New Phase III study of nintedanib in people with systemic sclerosis and lung fibrosis

  • First person enrolled in the SENSCIS (Safety and Efficacy of Nintedanib in Systemic SClerosIS) study investigating nintedanib in people with systemic sclerosis who also develop interstitial lung disease (SSc-ILD)
  • Phase III trial is now open for recruitment
  • After demonstrating that nintedanib slows disease progression in idiopathic pulmonary fibrosis, Boehringer Ingelheim is expanding its research with nintedanib into other serious fibrotic lung conditions that arise in association with rare diseases like systemic sclerosis

Ingelheim, Germany, 08 December 2015 – Boehringer Ingelheim announced today that the first person has been enrolled in the SENSCIS (Safety and Efficacy of Nintedanib in Systemic SClerosIS) study. The global Phase III trial, which is now open for recruitment, is investigating the efficacy and safety of nintedanib in people with a rare disease called systemic sclerosis (SSc) who also developed interstitial lung disease (SSc-ILD) (NCT02597933).1 In total, 520 people are expected to be enrolled in clinical trial centres worldwide.
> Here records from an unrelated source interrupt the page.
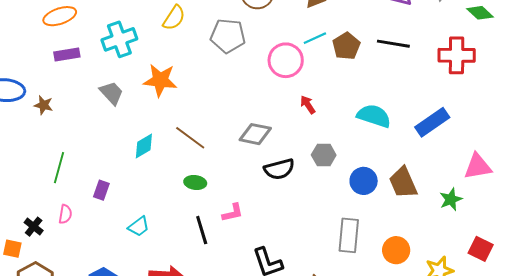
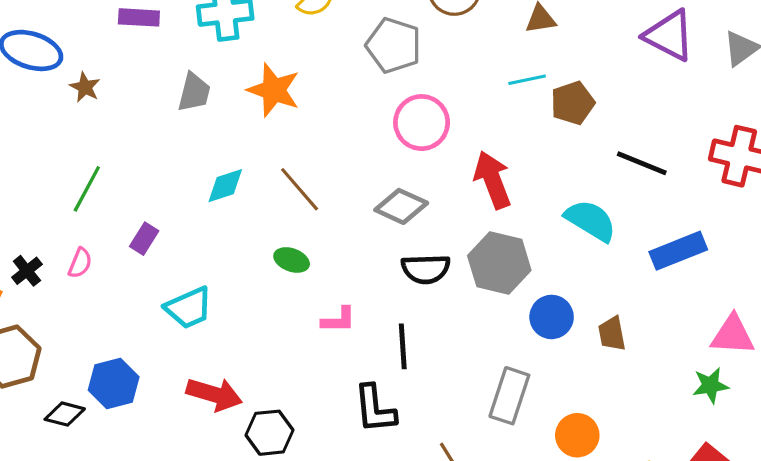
black line: (393, 44) -> (642, 163), moved
pink circle: (286, 60) -> (422, 123), moved
gray trapezoid: (111, 93) -> (194, 92), turned 44
red arrow: (308, 105) -> (493, 180), size x1.8
gray hexagon: (324, 155) -> (499, 263), size x1.6
brown trapezoid: (403, 183) -> (612, 334), size x0.7
green star: (451, 199) -> (710, 385), moved
cyan trapezoid: (139, 226) -> (189, 308), size x1.4
black line: (202, 230) -> (403, 346), moved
Systemic sclerosis, also known as scleroderma, is a rare disease characterised by the thickening and scarring of connective tissue of multiple organs in the body.2 The scarring can also affect the lungs and when this occurs the condition is called SSc-ILD.2 The presence of ILD with SSc often indicates a poor prognosis and higher risk of death.2

“People affected by SSc-ILD are often young, between 25 and 55 years old,3 and are faced with considerable disability related to the systemic nature of scleroderma. They often have significant shortness of breath and cough from lung disease and severe pain and contractures as a consequence of their skin involvement. This occurs during years when they are deeply engaged in building careers and caring for family,” said Kristin Highland, M.D. of the Cleveland Clinic Foundation. “There are no approved treatments for SSc-ILD, and few drugs have been assessed in clinical trials for this disease.4 The SENSCIS trial will help to further inform the medical community about SSc-ILD and whether nintedanib could be an effective therapy for people with this condition.”
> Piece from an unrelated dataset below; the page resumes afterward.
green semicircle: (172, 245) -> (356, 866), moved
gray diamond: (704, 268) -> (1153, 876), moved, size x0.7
It is estimated that SSc-ILD affects up to 86,000 people in the U.S. and 200,000 people in Europe, making it an orphan, or rare disease.5,6,7 Worldwide, it is estimated that approximately two million people have SSc,8 and up to 90 percent may develop some degree of ILD.5

“The patient community has been waiting for approved treatments for systemic sclerosis patients who have developed the critical complication of interstitial lung disease, and it welcomes Boehringer Ingelheim’s research conducted in this disease area,” said Ann Kennedy, Federation of European Scleroderma Associations (FESCA aisbl).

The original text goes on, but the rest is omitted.